---------- Data supplied ----------

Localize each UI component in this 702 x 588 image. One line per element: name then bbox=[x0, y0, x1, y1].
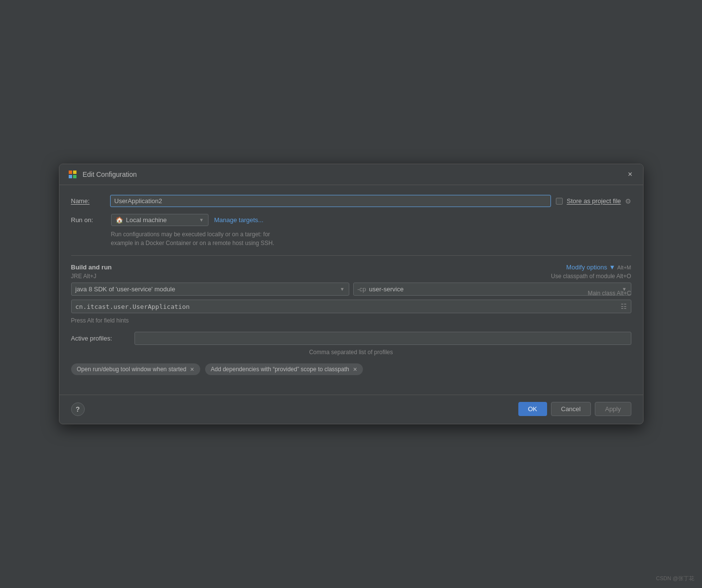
run-on-info-text: Run configurations may be executed local… bbox=[111, 230, 631, 247]
jre-wrapper: JRE Alt+J java 8 SDK of 'user-service' m… bbox=[71, 283, 349, 296]
jre-dropdown-arrow-icon: ▼ bbox=[340, 286, 345, 292]
tag-0-label: Open run/debug tool window when started bbox=[77, 366, 187, 373]
tag-0-close-icon[interactable]: × bbox=[190, 366, 194, 373]
dropdown-arrow-icon: ▼ bbox=[199, 217, 204, 223]
store-project-row: Store as project file ⚙ bbox=[556, 197, 631, 205]
jre-value: java 8 SDK of 'user-service' module bbox=[76, 285, 175, 293]
main-class-input[interactable]: cn.itcast.user.UserApplication ☷ bbox=[71, 300, 631, 313]
tag-0: Open run/debug tool window when started … bbox=[71, 363, 200, 375]
modify-options-button[interactable]: Modify options ▼ Alt+M bbox=[566, 264, 631, 271]
jre-dropdown[interactable]: java 8 SDK of 'user-service' module ▼ bbox=[71, 283, 349, 296]
jre-label: JRE Alt+J bbox=[71, 273, 96, 280]
tag-1-close-icon[interactable]: × bbox=[353, 366, 357, 373]
modify-options-label: Modify options bbox=[566, 264, 607, 271]
run-on-row: Run on: 🏠 Local machine ▼ Manage targets… bbox=[71, 214, 631, 226]
main-class-row: Main class Alt+C cn.itcast.user.UserAppl… bbox=[71, 300, 631, 313]
store-project-label: Store as project file bbox=[567, 197, 621, 205]
main-class-value: cn.itcast.user.UserApplication bbox=[76, 303, 190, 310]
cp-prefix: -cp bbox=[358, 285, 366, 293]
dialog-body: Name: Store as project file ⚙ Run on: 🏠 … bbox=[59, 185, 643, 395]
footer-left: ? bbox=[71, 402, 85, 416]
name-input[interactable] bbox=[110, 195, 551, 207]
cancel-button[interactable]: Cancel bbox=[551, 402, 591, 416]
close-button[interactable]: × bbox=[626, 170, 635, 179]
tags-row: Open run/debug tool window when started … bbox=[71, 363, 631, 375]
footer-right: OK Cancel Apply bbox=[518, 402, 631, 416]
title-bar: Edit Configuration × bbox=[59, 164, 643, 185]
svg-rect-3 bbox=[73, 175, 76, 178]
press-alt-hint: Press Alt for field hints bbox=[71, 317, 631, 324]
dialog-title: Edit Configuration bbox=[83, 171, 621, 178]
name-row: Name: Store as project file ⚙ bbox=[71, 195, 631, 207]
classpath-label: Use classpath of module Alt+O bbox=[551, 273, 631, 280]
active-profiles-row: Active profiles: bbox=[71, 332, 631, 345]
build-run-header: Build and run Modify options ▼ Alt+M bbox=[71, 264, 631, 271]
dialog-footer: ? OK Cancel Apply bbox=[59, 395, 643, 424]
active-profiles-input[interactable] bbox=[134, 332, 631, 345]
ok-button[interactable]: OK bbox=[518, 402, 547, 416]
gear-icon[interactable]: ⚙ bbox=[625, 197, 631, 205]
store-project-checkbox[interactable] bbox=[556, 198, 563, 205]
svg-rect-0 bbox=[69, 171, 72, 174]
home-icon: 🏠 bbox=[115, 216, 123, 224]
manage-targets-link[interactable]: Manage targets... bbox=[214, 216, 264, 224]
modify-shortcut: Alt+M bbox=[617, 265, 631, 270]
apply-button[interactable]: Apply bbox=[595, 402, 631, 416]
run-on-value: Local machine bbox=[126, 216, 167, 224]
main-class-label: Main class Alt+C bbox=[588, 290, 631, 297]
section-divider bbox=[71, 255, 631, 256]
name-label: Name: bbox=[71, 197, 105, 205]
app-icon bbox=[67, 169, 78, 180]
active-profiles-label: Active profiles: bbox=[71, 335, 130, 342]
run-on-label: Run on: bbox=[71, 216, 105, 224]
edit-configuration-dialog: Edit Configuration × Name: Store as proj… bbox=[59, 164, 644, 424]
svg-rect-1 bbox=[73, 171, 76, 174]
watermark: CSDN @张丁花 bbox=[656, 575, 694, 582]
tag-1: Add dependencies with “provided” scope t… bbox=[205, 363, 363, 375]
run-on-dropdown[interactable]: 🏠 Local machine ▼ bbox=[111, 214, 209, 226]
modify-options-chevron-icon: ▼ bbox=[609, 264, 615, 271]
jre-classpath-container: JRE Alt+J java 8 SDK of 'user-service' m… bbox=[71, 283, 631, 296]
classpath-value: user-service bbox=[369, 285, 404, 293]
comma-hint: Comma separated list of profiles bbox=[71, 349, 631, 356]
build-run-title: Build and run bbox=[71, 264, 112, 271]
help-button[interactable]: ? bbox=[71, 402, 85, 416]
tag-1-label: Add dependencies with “provided” scope t… bbox=[211, 366, 349, 373]
svg-rect-2 bbox=[69, 175, 72, 178]
main-class-icon: ☷ bbox=[621, 303, 627, 310]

----------

__What is needed__: From the records above, pull out every line containing the word "arrow".

__Solution for this task__:
jre-dropdown-arrow-icon: ▼ bbox=[340, 286, 345, 292]
dropdown-arrow-icon: ▼ bbox=[199, 217, 204, 223]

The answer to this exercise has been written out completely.